Extremely Randomized Trees, or Extra Trees for short, is an ensemble machine learning algorithm based on decision trees. The Extra Trees algorithm works by creating a large number of unpruned decision trees from the training dataset. Predictions are made by averaging the prediction of the decision trees in the case of regression or using majority voting in the case of classification. The predictions of the trees are aggregated to yield the final prediction, by majority vote in classification problems and arithmetic average in regression problems.
There are three main hyperparameters to tune in the algorithm; they are the number of decision trees in the ensemble, the number of input features to randomly select and consider for each split point, and the minimum number of samples required in a node to create a new split point.
The random selection of split points makes the decision trees in the ensemble less correlated, although this increases the variance of the algorithm. This increase in variance can be countered by increasing the number of trees used in the ensemble.
Extra Trees vs Random Forest
The two ensembles have a lot in common. Both of them are composed of a large number of decision trees, where the final decision is obtained taking into account the prediction of every tree. Specifically, by majority vote in classification problems, and by the arithmetic mean in regression problems.
The main differences between Extra Trees and Random Forest are the following:
- Random forest uses bootstrap replicas, that is to say, it subsamples the input data with replacement, whereas Extra Trees use the whole original dataset. In the Extra Trees sklearn implementation there is an optional parameter that allows users to bootstrap replicas, but by default, it uses the entire input sample. This may increase variance because bootstrapping makes it more diversified.

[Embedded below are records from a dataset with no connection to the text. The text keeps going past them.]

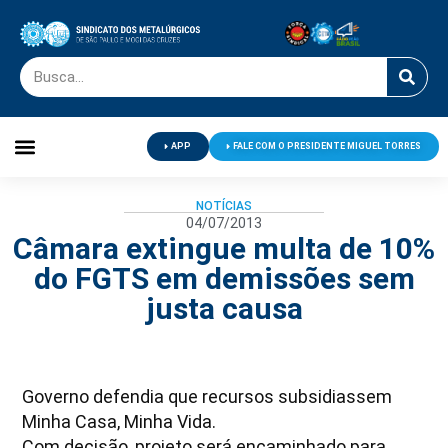
APP
FALE COM O PRESIDENTE MIGUEL TORRES
Palavra do Presidente
Jornal O Metalúrgico
Clube de Campo
Centro de Lazer
NOTÍCIAS
04/07/2013
Câmara extingue multa de 10%
do FGTS em demissões sem
justa causa
Governo defendia que recursos subsidiassem
Minha Casa, Minha Vida.
Com decisão, projeto será encaminhado para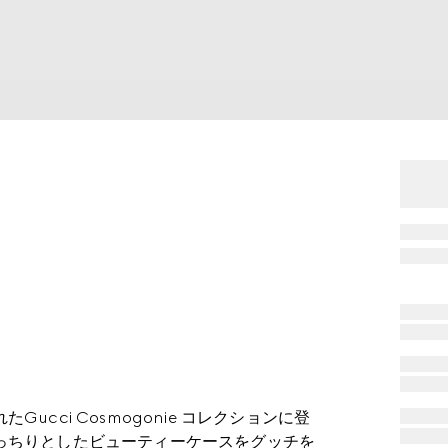
cci Cosmogonie コレクションに登
っちりとしたビューティーケースをグッチを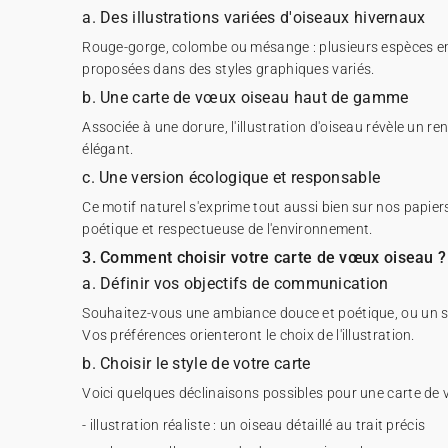
a. Des illustrations variées d'oiseaux hivernaux
Rouge-gorge, colombe ou mésange : plusieurs espèces em
proposées dans des styles graphiques variés.
b. Une carte de vœux oiseau haut de gamme
Associée à une dorure, l'illustration d'oiseau révèle un re
élégant.
c. Une version écologique et responsable
Ce motif naturel s'exprime tout aussi bien sur nos papier
poétique et respectueuse de l'environnement.
3. Comment choisir votre carte de vœux oiseau ?
a. Définir vos objectifs de communication
Souhaitez-vous une ambiance douce et poétique, ou un st
Vos préférences orienteront le choix de l'illustration.
b. Choisir le style de votre carte
Voici quelques déclinaisons possibles pour une carte de 
- illustration réaliste : un oiseau détaillé au trait précis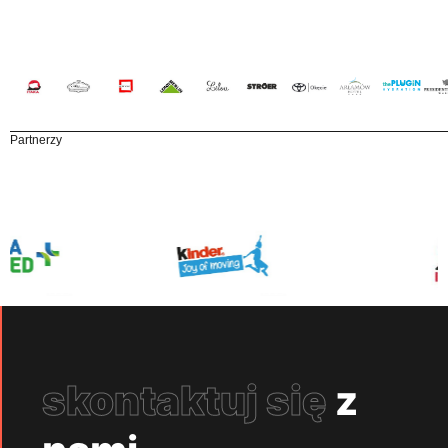
Partnerzy
skontaktuj się
z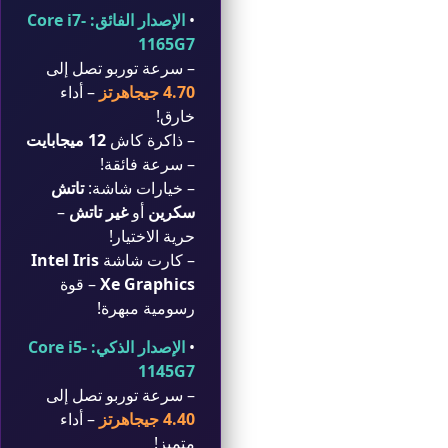
•
الإصدار الفائق: Core i7-
1165G7
– سرعة توربو تصل إلى
4.70 جيجاهرتز
– أداء
خارق!
– ذاكرة كاش
12 ميجابايت
– سرعة فائقة!
– خيارات شاشة:
تاتش
سكرين
أو
غير تاتش
–
حرية الاختيار!
– كارت شاشة
Intel Iris
Xe Graphics
– قوة
رسومية مبهرة!
•
الإصدار الذكي: Core i5-
1145G7
– سرعة توربو تصل إلى
4.40 جيجاهرتز
– أداء
متميز!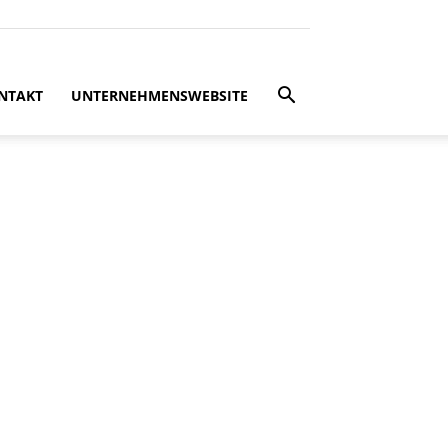
NTAKT
UNTERNEHMENSWEBSITE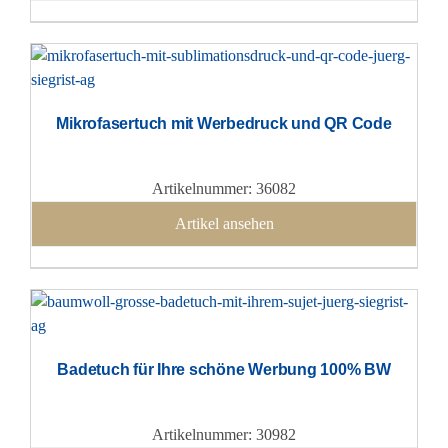
Mikrofasertuch mit Werbedruck und QR Code
Artikelnummer: 36082
Artikel ansehen
Badetuch für Ihre schöne Werbung 100% BW
Artikelnummer: 30982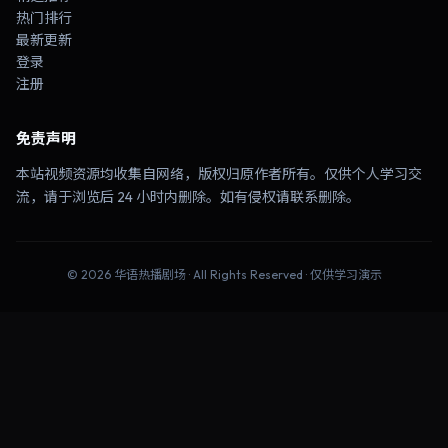
热门排行
最新更新
登录
注册
免责声明
本站视频资源均收集自网络，版权归原作者所有。仅供个人学习交
流，请于浏览后 24 小时内删除。如有侵权请联系删除。
©
2026
华语热播剧场
· All Rights Reserved · 仅供学习演示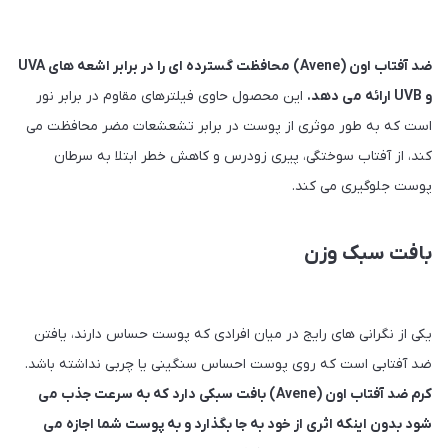
ضد آفتاب اون (Avene) محافظت گسترده ای را در برابر اشعه های UVA
و UVB ارائه می دهد.
این محصول حاوی فیلترهای مقاوم در برابر نور
است که به طور موثری از پوست در برابر تشعشعات مضر محافظت می
کند، از آفتاب سوختگی، پیری زودرس و کاهش خطر ابتلا به سرطان
پوست جلوگیری می کند.
بافت سبک وزن
یکی از نگرانی های رایج در میان افرادی که پوست حساس دارند، یافتن
ضد آفتابی است که روی پوست احساس سنگینی یا چربی نداشته باشد.
کرم ضد آفتاب اون (Avene) بافت سبکی دارد که به سرعت جذب می
شود بدون اینکه اثری از خود به جا بگذارد و به پوست شما اجازه می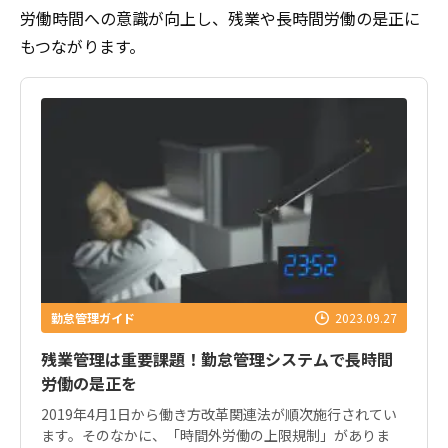
労働時間への意識が向上し、残業や長時間労働の是正に
もつながります。
勤怠管理ガイド
2023.09.27
残業管理は重要課題！勤怠管理システムで長時間
労働の是正を
2019年4月1日から働き方改革関連法が順次施行されてい
ます。そのなかに、「時間外労働の上限規制」がありま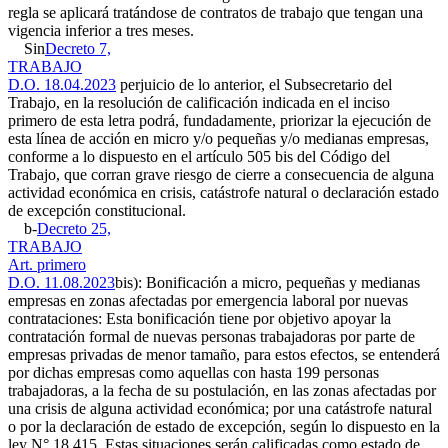
regla se aplicará tratándose de contratos de trabajo que tengan una
vigencia inferior a tres meses.
Sin
Decreto 7,
TRABAJO
D.O. 18.04.2023
perjuicio de lo anterior, el Subsecretario del
Trabajo, en la resolución de calificación indicada en el inciso
primero de esta letra podrá, fundadamente, priorizar la ejecución de
esta línea de acción en micro y/o pequeñas y/o medianas empresas,
conforme a lo dispuesto en el artículo 505 bis del Código del
Trabajo, que corran grave riesgo de cierre a consecuencia de alguna
actividad económica en crisis, catástrofe natural o declaración estado
de excepción constitucional.
b-
Decreto 25,
TRABAJO
Art. primero
D.O. 11.08.2023
bis): Bonificación a micro, pequeñas y medianas
empresas en zonas afectadas por emergencia laboral por nuevas
contrataciones: Esta bonificación tiene por objetivo apoyar la
contratación formal de nuevas personas trabajadoras por parte de
empresas privadas de menor tamaño, para estos efectos, se entenderá
por dichas empresas como aquellas con hasta 199 personas
trabajadoras, a la fecha de su postulación, en las zonas afectadas por
una crisis de alguna actividad económica; por una catástrofe natural
o por la declaración de estado de excepción, según lo dispuesto en la
ley N° 18.415. Estas situaciones serán calificadas como estado de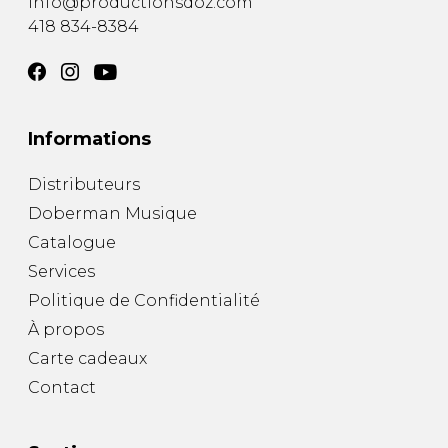
info@productionsdoz.com
418 834-8384
Informations
Distributeurs
Doberman Musique
Catalogue
Services
Politique de Confidentialité
À propos
Carte cadeaux
Contact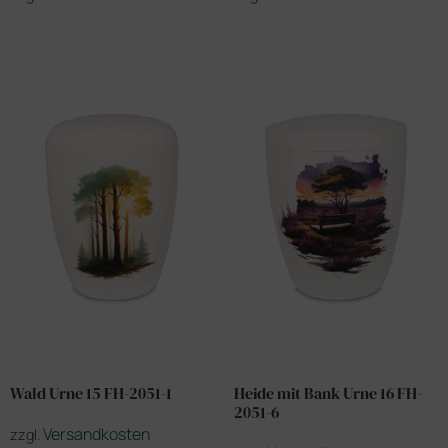
Wald Urne 15 FH-2051-1
Heide mit Bank Urne 16 FH-
2051-6
Versandkosten
zzgl.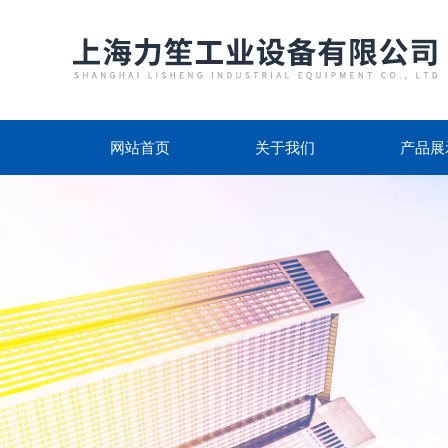
网站首页
关于我们
产品展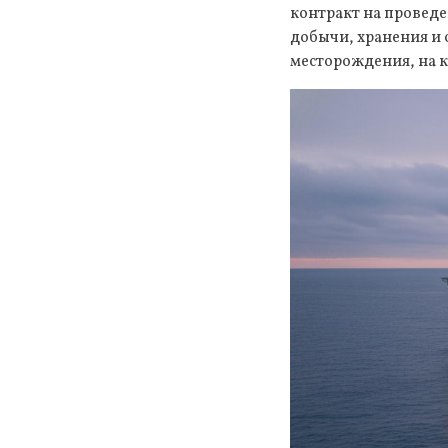
контракт на проведе
добычи, хранения и 
месторождения, на к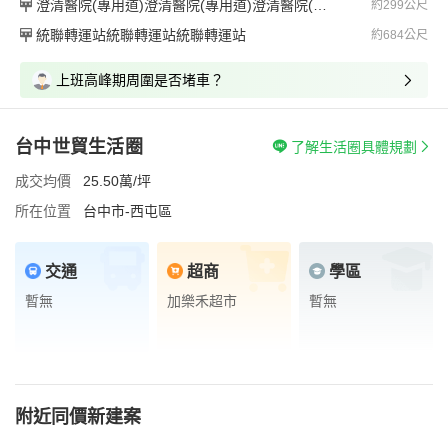
澄清醫院(專用道)澄清醫院(專用道)澄清醫院(專用道)
約299公尺
統聯轉運站統聯轉運站統聯轉運站
約684公尺
上班高峰期周圍是否堵車？
台中世貿生活圈
了解生活圈具體規劃
成交均價
25.50萬/坪
所在位置
台中市-西屯區
交通
超商
學區
暫無
加樂禾超市
暫無
附近同價新建案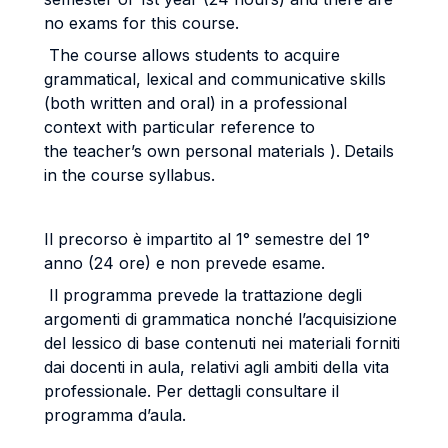
no exams for this course.
The course allows students to acquire
grammatical, lexical and communicative skills
(both written and oral) in a professional
context with particular reference to
the teacher’s own personal materials ).
Details
in the course syllabus.
Il precorso è impartito al 1° semestre del 1°
anno (24 ore) e non prevede esame.
Il programma prevede la trattazione degli
argomenti di grammatica nonché l’acquisizione
del lessico di base contenuti nei materiali forniti
dai docenti in aula, relativi agli ambiti della vita
professionale. Per dettagli consultare il
programma d’aula.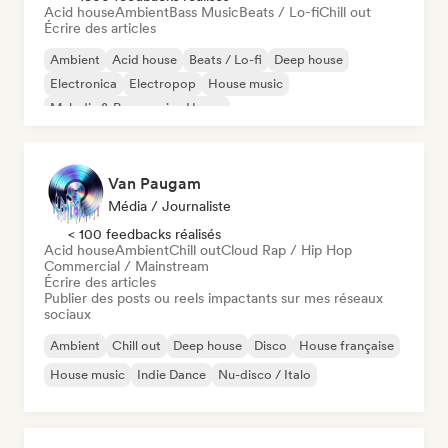
Acid house
Ambient
Bass Music
Beats / Lo-fi
Chill out
Écrire des articles
Ambient
Acid house
Beats / Lo-fi
Deep house
Electronica
Electropop
House music
Melodic & Progressive House
Van Paugam
Média / Journaliste
< 100 feedbacks réalisés
Acid house
Ambient
Chill out
Cloud Rap / Hip Hop
Commercial / Mainstream
Écrire des articles
Publier des posts ou reels impactants sur mes réseaux
sociaux
Ambient
Chill out
Deep house
Disco
House française
House music
Indie Dance
Nu-disco / Italo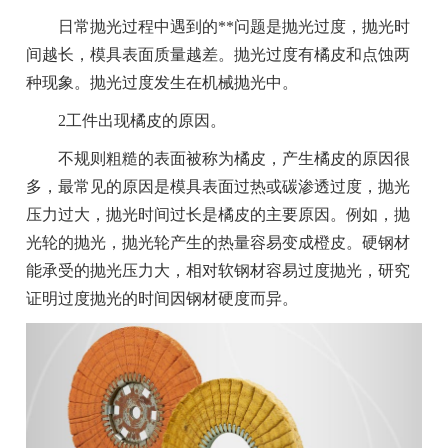
日常抛光过程中遇到的**问题是抛光过度，抛光时
间越长，模具表面质量越差。抛光过度有橘皮和点蚀两
种现象。抛光过度发生在机械抛光中。
2工件出现橘皮的原因。
不规则粗糙的表面被称为橘皮，产生橘皮的原因很
多，最常见的原因是模具表面过热或碳渗透过度，抛光
压力过大，抛光时间过长是橘皮的主要原因。例如，抛
光轮的抛光，抛光轮产生的热量容易变成橙皮。硬钢材
能承受的抛光压力大，相对软钢材容易过度抛光，研究
证明过度抛光的时间因钢材硬度而异。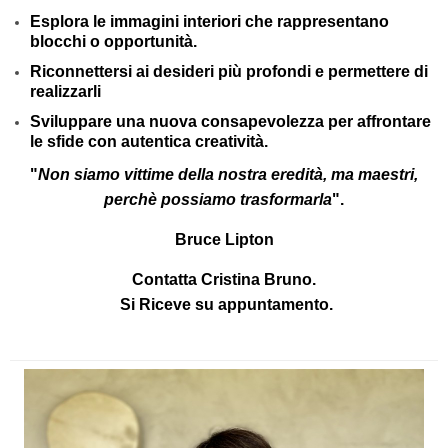
Esplora le immagini interiori che rappresentano
blocchi o opportunità.
Riconnettersi ai desideri più profondi e permettere di
realizzarli
Sviluppare una nuova consapevolezza per affrontare
le sfide con autentica creatività.
"
Non siamo vittime della nostra eredità, ma maestri,
perchè possiamo trasformarla
".
Bruce Lipton
Contatta
Cristina Bruno
.
Si Riceve su appuntamento.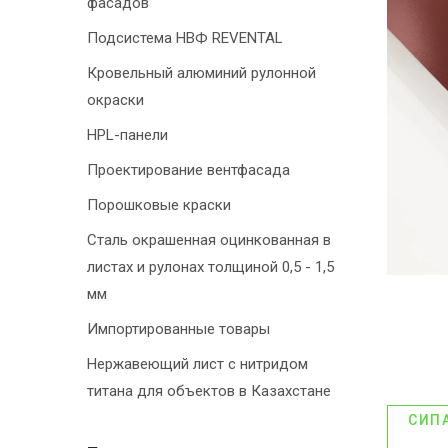
фасадов
Подсистема НВФ REVENTAL
Кровельный алюминий рулонной
окраски
HPL-панели
Проектирование вентфасада
Порошковые краски
Сталь окрашенная оцинкованная в
листах и рулонах толщиной 0,5 - 1,5
мм
Импортированные товары
Нержавеющий лист с нитридом
титана для объектов в Казахстане
СИП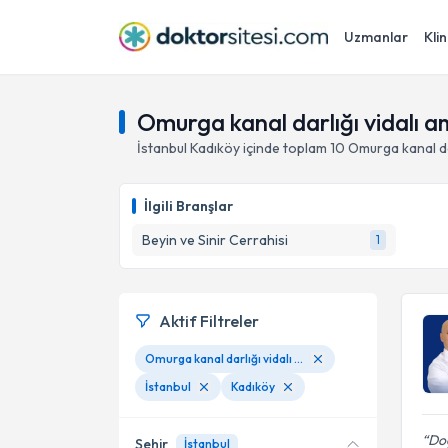
Uzmanlar
Klin
Omurga kanal darlığı vidalı am
İstanbul
Kadıköy
içinde toplam
10
Omurga kanal dar
İlgili Branşlar
Beyin ve Sinir Cerrahisi
1
Aktif Filtreler
Omurga kanal darlığı vidalı ameliyatlar
İstanbul
Kadıköy
Doç
Şehir
İstanbul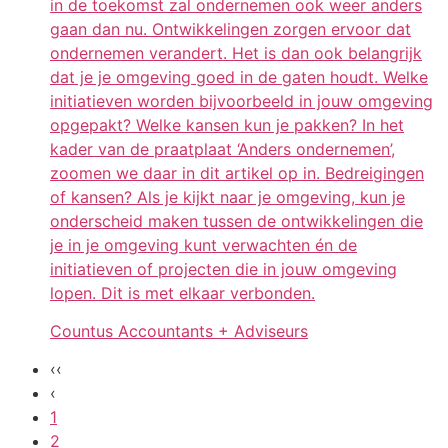
in de toekomst zal ondernemen ook weer anders
gaan dan nu. Ontwikkelingen zorgen ervoor dat
ondernemen verandert. Het is dan ook belangrijk
dat je je omgeving goed in de gaten houdt. Welke
initiatieven worden bijvoorbeeld in jouw omgeving
opgepakt? Welke kansen kun je pakken? In het
kader van de praatplaat ‘Anders ondernemen’,
zoomen we daar in dit artikel op in. Bedreigingen
of kansen? Als je kijkt naar je omgeving, kun je
onderscheid maken tussen de ontwikkelingen die
je in je omgeving kunt verwachten én de
initiatieven of projecten die in jouw omgeving
lopen. Dit is met elkaar verbonden.
Countus Accountants + Adviseurs
‹‹
‹
1
2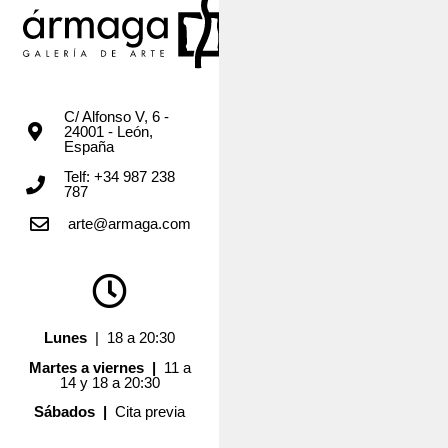
C/ Alfonso V, 6 -
24001 - León,
España
Telf: +34 987 238
787
arte@armaga.com
Lunes
| 18 a 20:30
Martes a viernes |
11 a
14 y 18 a 20:30
Sábados |
Cita previa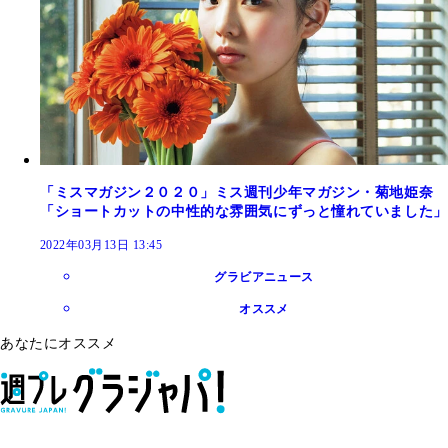
「ミスマガジン２０２０」ミス週刊少年マガジン・菊地姫奈
「ショートカットの中性的な雰囲気にずっと憧れていました」
2022年03月13日 13:45
グラビアニュース
オススメ
あなたにオススメ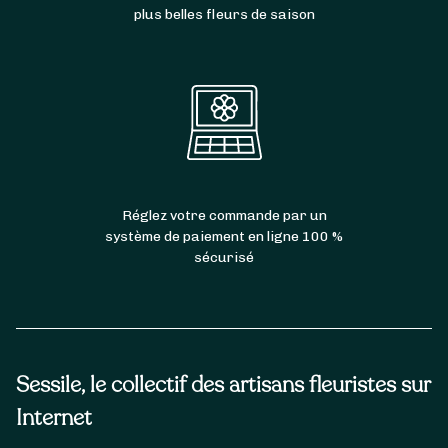
plus belles fleurs de saison
Réglez votre commande par un
système de paiement en ligne 100 %
sécurisé
Sessile, le collectif des artisans fleuristes sur
Internet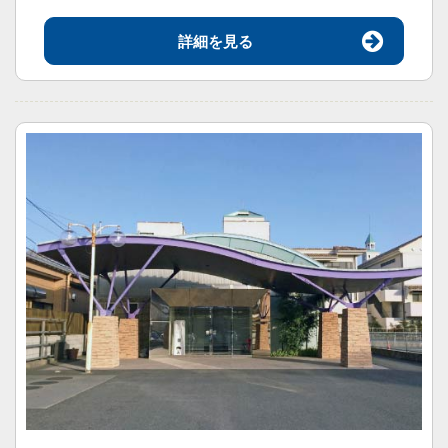
詳細を見る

- Another difference is the selection of cut points in order to split nodes. Random Forest chooses the optimum split while Extra Trees chooses it randomly. However, once the split points are selected, the two algorithms choose the best one between all the subset of features. Therefore, Extra Trees adds randomization but still has optimization.
These differences motivate the reduction of both bias and variance. On one hand, using the whole original sample instead of a bootstrap replica will reduce bias. On the other hand, choosing randomly the split point of each node will reduce variance.
In terms of computational cost, and therefore execution time, the Extra Trees algorithm is faster. This algorithm saves time because the whole procedure is the same, but it randomly chooses the split point and does not calculate the optimal one.